Abstract
Hallucinations—while often considered an indication of mental illness—are commonly experienced by those without a need for clinical care. These nonclinical voice-hearers offer an opportunity to investigate hallucinations in the absence of confounds inherent to the clinical state. Recent work demonstrates an association between auditory verbal hallucinations (AVH) and structural variability in paracingulate sulcus (PCS) of medial prefrontal cortex in a clinical population. However, before PCS length may be considered a biomarker for clinical hallucination risk, it is necessary to investigate PCS structure in a nonclinical population of voice-hearers with AVH phenomenology similar to those of their clinical counterparts.
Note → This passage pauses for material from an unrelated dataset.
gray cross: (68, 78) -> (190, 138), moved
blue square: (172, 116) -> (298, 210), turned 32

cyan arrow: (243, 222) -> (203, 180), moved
In the current study, PCS length was measured from T1-weighted structural MRI scans of four groups of participants: (1) voice-hearers with a psychotic disorder (n = 15); (2) voice-hearers without a psychotic disorder (n = 15); (3) nonvoice-hearers with a psychotic disorder (n = 14); and (4) nonvoice-hearers without a psychotic disorder (n = 15). There was a main effect of AVH status—but not psychosis—on right PCS length, with no interaction of AVH and psychosis. Participants with AVH exhibited reduced right PCS length compared to participants without AVH (mean reduction = 8.8 mm, P < 0.05). While past studies have demonstrated decreased PCS length in clinical voice-hearers, ours is the first demonstration that shorter right PCS extends to nonclinical voice-hearers. Our findings support the hypothesis that differences in PCS length are related to the propensity to hear voices and not to illness, consistent with a continuum model of voice-hearing.
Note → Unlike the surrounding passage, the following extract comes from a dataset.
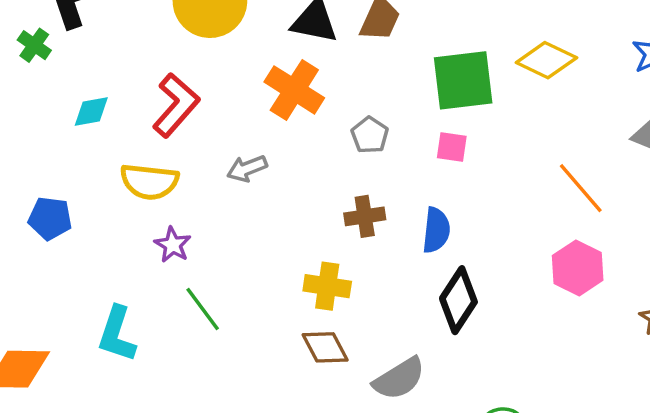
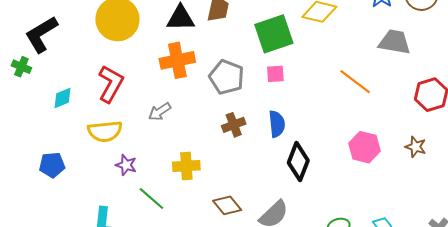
orange cross: (294, 90) -> (177, 60), turned -32
gray pentagon: (370, 135) -> (227, 77), size x1.6
pink hexagon: (578, 268) -> (365, 147), moved
yellow cross: (327, 286) -> (186, 166), moved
Keywords: hallucinations, neuroanatomy, computational psychiatry
Introduction
While hallucinations are often considered to be the sine qua non of serious mental illness, they are commonly experienced by those without a need for care.1 Such nonclinical hallucinating individuals offer a window into the etiology of hallucinations. Studying a nonclinical population of voice-hearers provides an opportunity to investigate auditory verbal hallucinations (AVHs) in the absence of confounds such as stigma, distress, or medication, among other factors integral to the clinical state.
Recent work highlights a potential contribution of cortical morphology to the etiology of AVH. Garrison et al assessed structural variability in paracingulate sulcus (PCS) of medial prefrontal cortex. They found that a reduction of 10 mm in left hemisphere PCS length increased the likelihood of AVH by 19.9%.2 However, these findings were in clinical hallucinators, and reduced leftward asymmetry in PCS has been repeatedly demonstrated in schizophrenia and associated with reduced reality monitoring.3 Similar analyses have been conducted in nonclinical voice-hearers and in those participants, no reduction in PCS length was reported.4
There is considerable phenomenological variability in the voice-hearing experiences of nonclinical voice-hearers. Put simply, some may be more clinical than others. We recently identified a relatively homogenous group of nonclinical voice-hearers who identify as clairaudient psychic mediums. Their voice-hearing experiences are very similar to those reported by a matched patient voice-hearing group5 and their brain and behavioral responses to a perceptual inference task were, at least at the level of prior beliefs, similarly perturbed to participants who hear voices within the context of psychosis.6 Despite similar AVH symptom severity, this group of nonclinical voice-hearers differed from their clinical counterparts in their reports of less distress and more volitional control over the voices.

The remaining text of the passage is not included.